Звук колокольчиков быстро замер по ветру, как только почта миновала нас.
Должно быть, моему ямщику стало стыдно.
— А то поедемте, барин! — сказал он мне, — люди проехали — теперь же их следок свежий.
Я согласился, и мы снова повернули против ветра и потащились вперед по глубокому снегу. Я смотрел сбоку на дорогу, чтобы не сбиться со следа, проложенного санями. Версты две след был виден ясно; потом заметна стала только маленькая неровность под полозьями, а скоро уже я решительно не мог узнать, след ли это или просто наметенный слой снега. Глаза притупели смотреть на однообразное убегание снега под полозьями, и я стал глядеть прямо. Третий верстовой столб мы еще видели, но четвертого никак не могли найти; как и прежде, ездили и против ветра, и по ветру, и вправо, и влево, и наконец дошли до того, что ямщик говорил, будто мы сбились вправо, я говорил, что влево, а Алешка доказывал, что мы вовсе едем назад. Снова мы несколько раз останавливались, ямщик выпрастывал свои большие ноги и лазил искать дорогу; но все тщетно. Я тоже пошел было раз посмотреть, не дорога ли то, что мне мерещилось; но едва я с трудом сделал шагов шесть против ветра и убедился, что везде были одинаковые, однообразные белые слои снега и дорога мне виднелась только в воображении, — как уже я не видал саней. Я закричал: «Ямщик! Алешка!»-но голос мой — я чувствовал, как ветер подхватывал прямо изо рта и уносил в одно мгновение куда-то прочь от меня. Я пошел туда, где были сани, — саней не было, пошел направо — тоже нет. Мне совестно вспомнить, каким громким, пронзительным, даже немного отчаянным голосом я закричал еще раз: «Ямщик!» — тогда как он был в двух шагах от меня. Его черная фигура с кнутиком и с огромной, свихнувшейся набок шапкой вдруг выросла передо мной. Он провел меня к саням.

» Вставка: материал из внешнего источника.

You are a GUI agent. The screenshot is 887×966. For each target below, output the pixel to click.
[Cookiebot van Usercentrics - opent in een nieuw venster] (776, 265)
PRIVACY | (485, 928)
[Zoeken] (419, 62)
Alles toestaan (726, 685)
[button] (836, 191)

— Еще спасибо — тепло, — сказал он, — а морозом хватит — беда!.. Господи-батюшка!
— Пускай лошадей, пусть везут назад, — сказал я, усевшись в сани. — Привезут? а, ямщик?
— Должны привезть.
Он бросил вожжи, ударил раза три кнутиком по седелке коренную, и мы опять поехали куда-то. Мы ехали с полчаса. Вдруг впереди нас послышались опять знакомый мне охотницкий колокольчик и еще два; но теперь они подвигались нам навстречу. Это были те же три тройки, уже сложившие почту и с обратными лошадьми, привязанными сзади, возвращавшиеся на станцию. Курьерская тройка крупных лошадей с охотницким колокольчиком шибко бежала впереди. В ней сидел один ямщик на облучке и бойко покрикивал. Сзади, в середине пустых саней, сидело по двое ямщиков, слышался их громкий и веселый говор. Один из них курил трубку, и искра, вспыхнув на ветру, осветила часть его лица.

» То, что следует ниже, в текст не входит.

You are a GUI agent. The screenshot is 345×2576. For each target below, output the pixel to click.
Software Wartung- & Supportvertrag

Глядя на них, мне стало стыдно, что я боялся ехать, и ямщик мой, должно быть, испытал то же чувство, потому что мы в один голос сказали: «Поедем за ними».
III
Не пропустив еще последней тройки, мой ямщик стал неловко поворачивать и наехал оглоблями на привязанных лошадей. Одна тройка из них шарахнулась, оторвала повод и поскакала в сторону.

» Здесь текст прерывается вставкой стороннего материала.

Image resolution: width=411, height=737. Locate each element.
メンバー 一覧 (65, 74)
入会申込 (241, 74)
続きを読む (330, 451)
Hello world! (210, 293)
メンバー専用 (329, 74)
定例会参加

— Вишь, черт косоглазый, не видит, куда воротит, — на людей. Черт! — принялся ругаться хриплым, дребезжащим голосом один невысокий ямщик; старичок, сколько я мог заключить по голосу и сложению, сидевший в задней тройке, живо выскочил из саней и побежал за лошадьми, продолжая грубо и жестоко бранить моего ямщика.
Но лошади не давались. Ямщик побежал за ними, и в одну минуту и лошади и ямщик скрылись в белой мгле метели.
— Васили-ий! давай сюда буланого, так не поймаешь, — послышался еще его голос.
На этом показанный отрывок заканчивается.